Bioinformatics Approach to Identify Non-Peptide Drugs that Mimic Heloderma suspectum Exendin-4 Activ

Ridgway, Harry ISILC – Victoria University Melbourne, Australia

AquaMem Consultants Rodeo, New Mexico, USA ridgway@vtc.net

Orry, Andrew Molsoft, LLC San Diego, California, USA

Venoms of Beaded Lizards and the Gila Monster (Helodermatidae) are complex mixtures of biotoxic proteins and polypeptides used in defense and subduing prey. Some of the major bioactive venom components include kallikrein activities (serine-protease-like enzymes) that potentiate hypotension and vascular permeation via fibrinogen degradation and tissue destruction. Kallikreins also stimulate inflammation and desquamtion (skin breakdown) related to cleavage of cellular adhesion proteins. Other important helodermatid biotoxin activities include: (1) Type III Phospholipase-A2 (PLA2) that inhibits platelet aggregation via the epinephrine-induced pathway; (2) hyaluronidase “spreading factors”; (3) “cysteine-rich secretory proteins” (CRiSPs) mediating paralysis of peripheral smooth muscle and induction of hypothermia via blockage of various transport channels, including ryanodine and L-type calcium channels; (4) B-type natriuretic peptides and helokinestatin precursor peptides (antagonists of bradykinin at the B2 bradykinin receptor) that invoke hypotension through the relaxation of aortic smooth muscle; and (5) xendins which induces hypotension via relaxation of cardiac smooth muscle. Exendin-4, isolated from H. suspectum venom, is a short peptide agonist of the glucagon-like protein-1 receptor (GLP-1R) that promotes insulin secretion in pancreatic beta-cells. In this respect, exendin-4 mimics the activity of the endogenous glucagon-like peptide-1 (GLP-1). In 2005, exendin-4 (exenitide, under the trade name Byetta) was approved by the FDA for clinical treatment to enhance plasma insulin secretion in type 2 diabetics.
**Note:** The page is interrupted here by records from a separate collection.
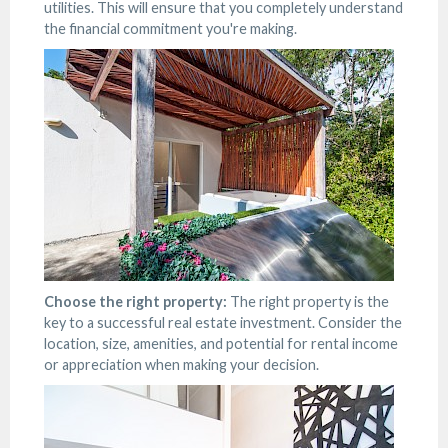
utilities. This will ensure that you completely understand
the financial commitment you're making.
Choose the right property:
The right property is the
key to a successful real estate investment. Consider the
location, size, amenities, and potential for rental income
or appreciation when making your decision.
The aim of our research is to identify (and ultimately repurpose) already FDA-approved or experimental-phase non-peptide drugs that mimic or otherwise enhance the activity of exendin-4 and/or the endogenous GLP-1 peptide. To achieve this goal, we make use of a combination of chem/bioinformatics, molecular dynamics, and virtual ligand screening (VLS) to identify drugs that exhibit favorable target GLP-1 receptor binding characteristics in silico. Preliminary results from this research will be presented and discussed at the conference.